AQUA Wallet a ouvert la bêta publique d’Indra, une infrastructure privée de JAN3 qui remplace Boltz pour restaurer les swaps entre Lightning et Liquid après l’exploit sur le réseau Liquid.
Le portefeuille Bitcoin AQUA Wallet a ouvert la bêta publique d’Indra, une infrastructure privée développée par sa société mère JAN3 pour rétablir les échanges entre le réseau Lightning et le réseau Liquid. Cette annonce intervient après qu’un exploit sur le réseau Liquid a mis hors service les swaps qui, jusqu’à présent, dépendaient d’un fournisseur externe.
Avec cette mise en œuvre, AQUA cherche à redonner à ses utilisateurs une fonction centrale : convertir des soldes entre Lightning —la couche de paiements rapides de Bitcoin— et Liquid, la sidechain conçue pour des transactions confidentielles et des règlements rapides. La société a présenté Indra comme un remplacement interne de Boltz, le service tiers qui opérait ces échanges avant l’incident.
Pourquoi AQUA Wallet lance Indra maintenant
La nécessité d’une solution propre est apparue après l’exploit qui a frappé le Liquid Network. Cet épisode a interrompu le flux de swaps proposé par le portefeuille via un fournisseur externe et a laissé les utilisateurs sans moyen simple de transférer des fonds entre ces deux réseaux.
En internalisant l’infrastructure, JAN3 prend le contrôle direct du processus au lieu de dépendre d’un intermédiaire. Dirigée par Samson Mow, l’entreprise a centré sa stratégie sur l’adoption de Bitcoin et sur l’utilisation de Liquid comme couche complémentaire pour les paiements et les actifs numériques. Indra s’inscrit dans cette démarche : elle réduit l’exposition aux défaillances de services tiers et vise à offrir davantage de prévisibilité à une fonction que les utilisateurs utilisent au quotidien.

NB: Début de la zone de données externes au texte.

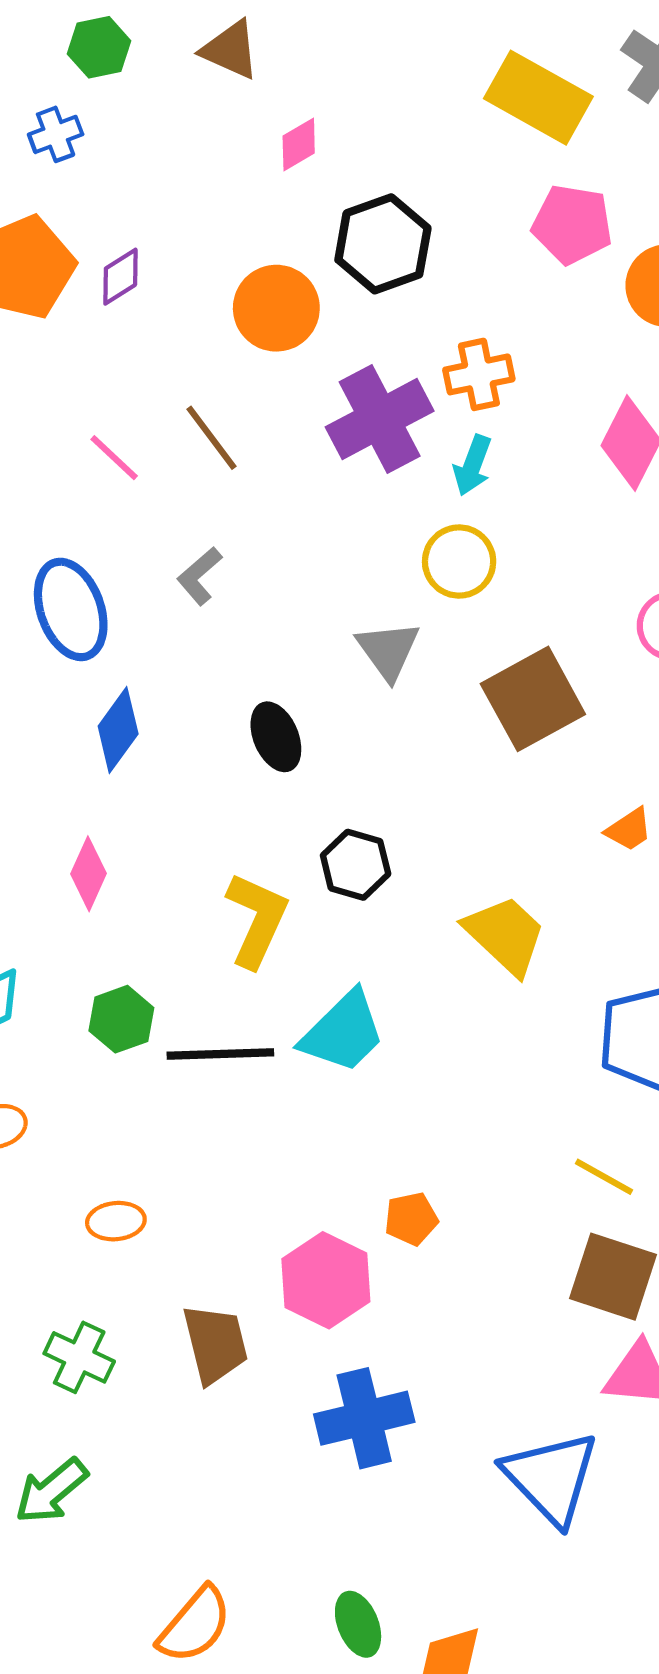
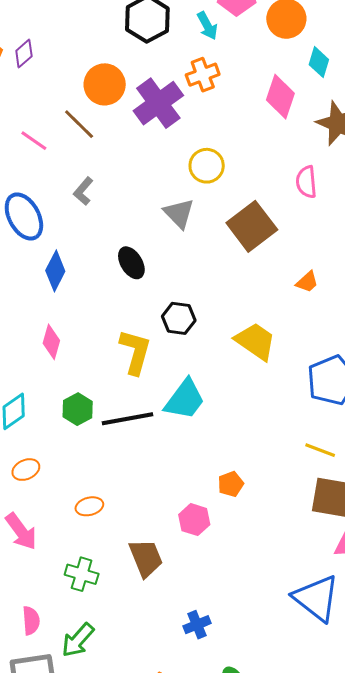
orange circle: (276, 308) -> (105, 84), moved
cyan arrow: (473, 465) -> (207, 26), moved, turned -40
pink hexagon: (326, 1280) -> (194, 520), size x0.7
blue cross: (364, 1418) -> (197, 625), moved, size x0.6

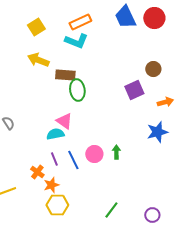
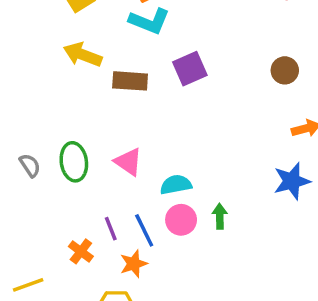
green ellipse: (77, 90) -> (74, 162), moved
purple square: (134, 90) -> (190, 69), moved
cyan semicircle: (55, 134) -> (176, 185), moved
orange star: (51, 185) -> (134, 264), moved

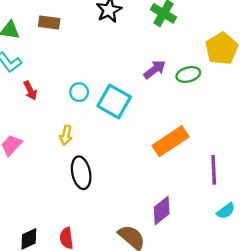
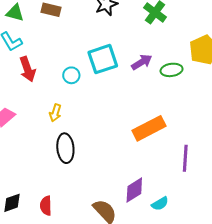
red arrow: (30, 91) -> (27, 69), size x1.4
cyan square: (114, 101) -> (103, 59), moved, turned 36
cyan semicircle: (226, 211) -> (160, 204), moved

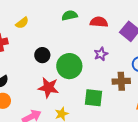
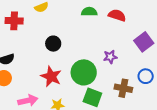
red semicircle: (99, 22) -> (117, 15), moved
green circle: (69, 66) -> (84, 72), moved

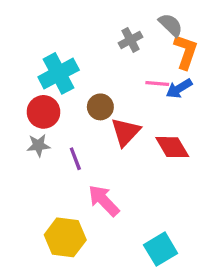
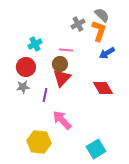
orange L-shape: (186, 52) -> (99, 31), moved
cyan cross: (59, 73) -> (35, 44), size x0.6
pink line: (157, 83) -> (66, 50), moved
red triangle: (125, 132) -> (62, 78), moved
purple line: (75, 159) -> (45, 95), turned 32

Que sont les swaps entre Lightning et Liquid
Les échanges, ou swaps, permettent de passer des soldes d’un réseau à un autre sans passer par une bourse centralisée. Dans le cas d’AQUA, un utilisateur peut avoir du bitcoin sur le réseau Lightning —conçu pour des paiements instantanés de faible montant— et le convertir en Liquid, qui offre des transactions confidentielles et des délais de confirmation courts, ou inversement.
Cette interopérabilité est ce qui rend un portefeuille comme AQUA attractif pour celles et ceux qui évoluent dans l’univers Bitcoin sans quitter les plateformes de garde externe. Lorsque le mécanisme s’est rompu à cause de l’exploit, le portefeuille a perdu temporairement l’une de ses propositions de valeur. La bêta d’Indra vise précisément à combler ce manque.
Le fait de déplacer de la valeur entre différentes couches et chaînes est un défi récurrent dans le secteur. La fragmentation de la liquidité entre les réseaux est d’ailleurs l’un des obstacles qui freinent une grande partie de l’écosystème, comme le montre la croissance inégale des fonds tokenisés entre chaînes.
Une bêta publique, et non un produit final
Comme il s’agit d’une version bêta ouverte, Indra est encore en phase de test avec de vrais utilisateurs. Ce format permet à JAN3 de repérer les erreurs et d’ajuster les performances avant un déploiement définitif, même s’il implique aussi que la fonction puisse présenter des limites ou des comportements inattendus pendant la période de validation.
La société a annoncé le lancement via les comptes officiels d’AQUA et de JAN3, invitant les utilisateurs à tester la restauration des swaps et à signaler tout incident. Le portefeuille est disponible sur son site officiel.
Que cela implique pour les utilisateurs d’AQUA Wallet
Pour celles et ceux qui utilisent AQUA Wallet, le retour des swaps signifie retrouver la capacité de transférer des fonds entre Lightning et Liquid sans chercher d’alternatives externes. La dépendance à un seul fournisseur tiers s’était révélée comme un point faible, et la réponse de JAN3 a été de construire sa propre solution plutôt que de faire appel à un autre service extérieur.
L’exemple illustre une tension fréquente dans l’infrastructure de Bitcoin : la commodité d’intégrer des outils tiers face au risque qu’une défaillance externe interrompe un service essentiel. En assumant le développement en interne, AQUA accepte davantage de responsabilité opérationnelle en échange d’un meilleur contrôle sur la fiabilité de son produit.
Les prochains mois diront si Indra tient cette promesse. Ses performances pendant la bêta —stabilité, vitesse des échanges et absence de nouvelles vulnérabilités— constitueront la mesure qui déterminera si le portefeuille parvient à regagner pleinement la confiance après l’exploit qui l’a privé de l’une de ses fonctions clés.